Senza tregua. Nei giardini del Grattacielo, appena fuori la stazione, alcuni padovani sono intercettati da elementi del Gruppo d’Azione e vengono aggrediti in corsa e depredati delle sciarpe biancorosse e di qualche stendardo. Corso Piave, auto di tifosi ospiti bloccata e conducente trascinato giù per i capelli. Tifosi veneti aggrediti e auto distrutta. L’elicottero sorvola e controlla. Iniziano a sentirsi le prime ambulanze che arrivano veloci da viale Cavour.

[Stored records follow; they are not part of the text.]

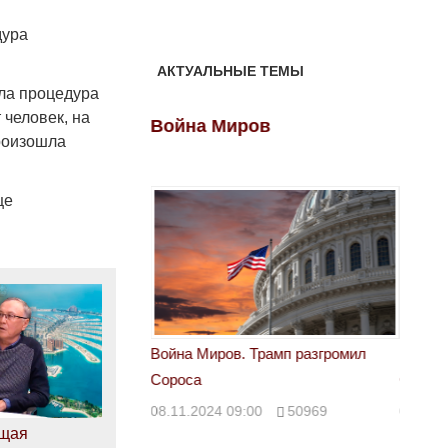
дура
АКТУАЛЬНЫЕ ТЕМЫ
ыла процедура
 человек, на
ов
Война Миров
Войн
произошла
ще
 Трамп разгромил
Война Миров. Трамп разгромил
Война 
Сороса
Сорос
00
50969
08.11.2024 09:00
50969
08.11.
щая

Camionette di sbirri percorrono incessanti le strade che richiamano la Grande Guerra. Corso Piave, viale IV Novembre, corso Isonzo, via Fiume, Nazario Sauro e vie limitrofe. Reparti antisommossa respingono altre incursioni di ultrà di Ferrara lungo tutto il perimetro della stazione. Buona parte del Gruppo d’Azione si dirige verso via Oroboni e poi giù per una traversa, via Bianchi, fino ai binari della linea ferroviaria che collega Emilia-Romagna e Veneto. Una zona della città un po’ abbandonata, vecchie case popolari e semi diroccate, qualche piccola discarica abusiva e un canale, il Gramicia, putrescente con odori nauseanti e pantegane da pesi massimi. La zona è già fuori dal pattugliamento degli sbirri e anche l’elicottero sembra non accorgersi di questo movimento di una ventina di persone. Giunti ai binari, i ragazzi fanno scorta di sassi e nascosti fra i cespugli attendono il treno dei padovani. Invano. Il mezzo pubblico non si vede. I ragazzi sapranno dai giornali del giorno dopo che i tifosi veneti avevano tirato il freno d’emergenza appena il treno era partito e quindi all’altezza di via Bianchi ci transitò molto dopo. In quel frangente di attesa, l’elicottero o i pochi residenti della zona si accorgono di quell’insolita e inquietante presenza lungo i binari, decine di ragazzi con pietre e bastoni che si aggirano presso la massicciata della ferrovia. Sentendo l’arrivo delle volanti a sirene spiegate, i ragazzi si disperdono lungo i campi incolti e sbucano quindi sulla trafficata viale Po, dove i guidatori della domenica li guardano allibiti. Il tramonto come sfondo e queste giovani sagome che attraversano il viale con le sciarpe sul viso e i bastoni in mano. Mentre ritornano verso la stazione e lo stadio, le sirene delle ambulanze si mischiano a quelle dei mezzi della polizia e dei carabinieri, scontri con feriti sono ancora in corso.